Transcribed page contents:
'''

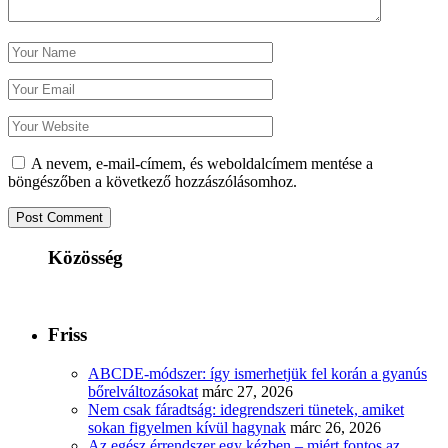
A nevem, e-mail-címem, és weboldalcímem mentése a
böngészőben a következő hozzászólásomhoz.
Közösség
Friss
ABCDE‑módszer: így ismerhetjük fel korán a gyanús
bőrelváltozásokat
márc 27, 2026
Nem csak fáradtság: idegrendszeri tünetek, amiket
sokan figyelmen kívül hagynak
márc 26, 2026
Az egész érrendszer egy kézben – miért fontos az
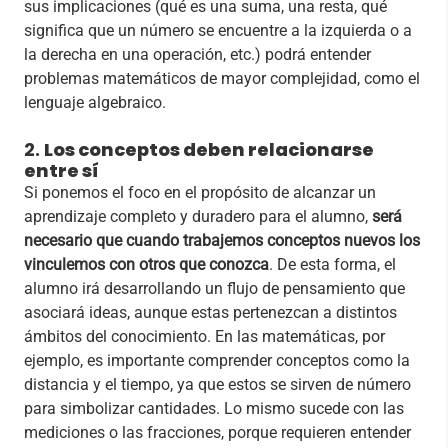
sus implicaciones (qué es una suma, una resta, qué
significa que un número se encuentre a la izquierda o a
la derecha en una operación, etc.) podrá entender
problemas matemáticos de mayor complejidad, como el
lenguaje algebraico.
2.
Los conceptos deben relacionarse
entre sí
Si ponemos el foco en el propósito de alcanzar un
aprendizaje completo y duradero para el alumno,
será
necesario que cuando trabajemos conceptos nuevos los
vinculemos con otros que conozca
. De esta forma, el
alumno irá desarrollando un flujo de pensamiento que
asociará ideas, aunque estas pertenezcan a distintos
ámbitos del conocimiento. En las matemáticas, por
ejemplo, es importante comprender conceptos como la
distancia y el tiempo, ya que estos se sirven de número
para simbolizar cantidades. Lo mismo sucede con las
mediciones o las fracciones, porque requieren entender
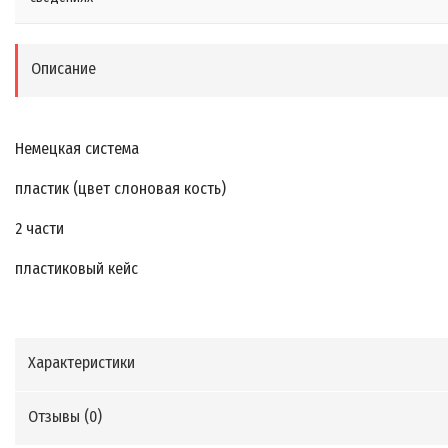
Описание
Немецкая система
пластик (цвет слоновая кость)
2 части
пластиковый кейс
Характеристики
Отзывы (
0
)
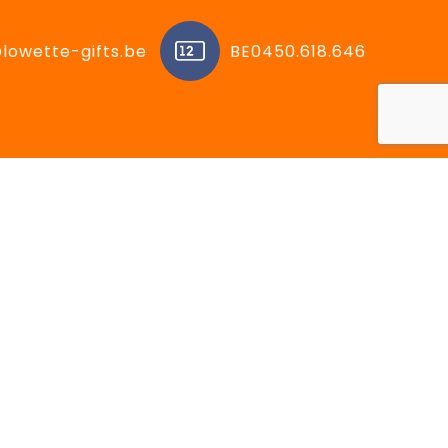
lowette-gifts.be
BE0450.618.646
ën
Volg ons op:
Facebook
Instagram
LinkedIn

'''

Write out each line above that contains the word "para".

aprendizaje completo y duradero para el alumno,
para simbolizar cantidades. Lo mismo sucede con las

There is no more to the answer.